Down syndrome (Trisomy 21; DS) is a unique disease known to be associated with early-onset Alzheimer's disease (AD). The initial presentation of AD in DS is usually difficult to recognize, owing to the underlying intellectual disabilities. Using biomarkers as a prediction tool for detecting AD in at-risk people with DS may benefit patient care. The objective of this review is to discuss the utility of biomarkers in DS on the basis of the pathophysiology of the disease and to provide an update on recent studies in this field. Only through the comprehensive assessment of clinical symptoms, imaging studies, and biomarker analyses can people with DS who are at risk for AD be diagnosed early. Studies for biomarkers of AD in DS have focused on the common pathophysiology of AD in people with DS and in the general population. The most extensively studied biomarkers are amyloid and tau. Owing to the nature of amyloid precursor protein overproduction in DS, the baseline β-amyloid (Aβ) plasma levels are higher than those in controls. Hence, the changes in Aβ are considered to be a predictive marker for AD in DS. In addition, other markers related to telomere length, neuroinflammation, and methylation have been investigated for their correlation with AD progression. Future studies including different ethnic groups may be helpful to collect sufficient data to monitor drug safety and efficacy, stratify patients at risk for AD, and quantify the benefit of treatment.

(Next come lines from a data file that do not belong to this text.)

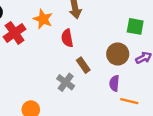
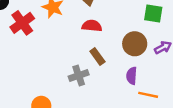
red semicircle: (67, 38) -> (92, 26), moved, turned 108
gray cross: (66, 82) -> (79, 75), turned 36

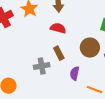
purple semicircle: (132, 76) -> (75, 73), moved

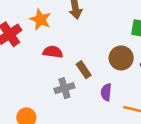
red semicircle: (58, 28) -> (53, 52), moved

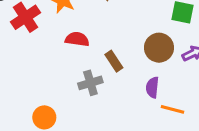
purple semicircle: (106, 92) -> (152, 87), moved

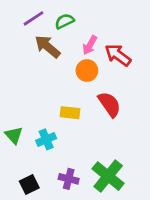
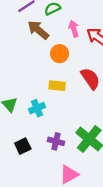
pink arrow: (90, 45) -> (74, 29), turned 133
orange circle: (87, 71) -> (60, 54), moved

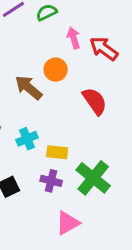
brown arrow: (38, 30) -> (28, 88), moved
yellow rectangle: (57, 86) -> (57, 152), moved

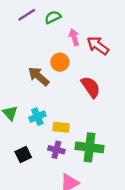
green cross: (93, 178) -> (89, 147), turned -32

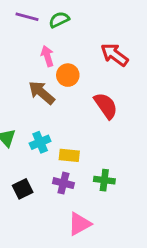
purple line: (27, 15) -> (27, 17), turned 48
pink arrow: (74, 37) -> (47, 56), moved
green cross: (89, 147) -> (104, 180), size x0.6

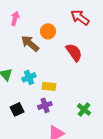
pink arrow: (47, 56) -> (15, 18), moved, turned 32
green cross: (104, 180) -> (84, 109), moved, turned 32
purple cross: (63, 183) -> (45, 105), turned -32

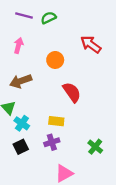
brown arrow: (30, 43) -> (21, 81), moved, turned -60
red semicircle: (74, 52) -> (72, 92), moved
cyan cross: (29, 77) -> (22, 123), moved, turned -32

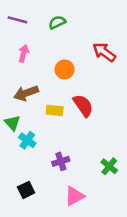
purple line: (24, 15) -> (17, 20), moved
yellow rectangle: (56, 121) -> (55, 110), moved
black square: (21, 147) -> (26, 190), moved

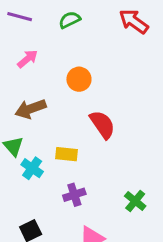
red arrow: (104, 52) -> (134, 21), moved
pink arrow: (24, 53) -> (27, 59), turned 35
yellow rectangle: (55, 110) -> (66, 154), moved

唐氏综合征(21三体综合征;DS)是一种已知与早发性阿尔茨海默病(AD)相关的独特疾病。由于存在潜在的智力障碍,DS患者中AD的初始表现通常难以识别。使用生物标志物作为预测工具来检测有DS的高危人群中的AD可能有益于患者护理。本综述的目的是根据该疾病的病理生理学讨论生物标志物在DS中的效用,并提供该领域近期研究的最新情况。只有通过对临床症状、影像学研究和生物标志物分析进行全面评估,才能早期诊断有AD风险的DS患者。关于DS中AD生物标志物的研究集中在DS患者和一般人群中AD的共同病理生理学上。研究最广泛的生物标志物是淀粉样蛋白和tau蛋白。由于DS中淀粉样前体蛋白过度产生的性质,基线β淀粉样蛋白(Aβ)血浆水平高于对照组。因此,Aβ的变化被认为是DS中AD的预测标志物。此外,还研究了其他与端粒长度、神经炎症和甲基化相关的标志物与AD进展的相关性。包括不同种族群体的未来研究可能有助于收集足够的数据来监测药物安全性和疗效、对有AD风险的患者进行分层以及量化治疗益处。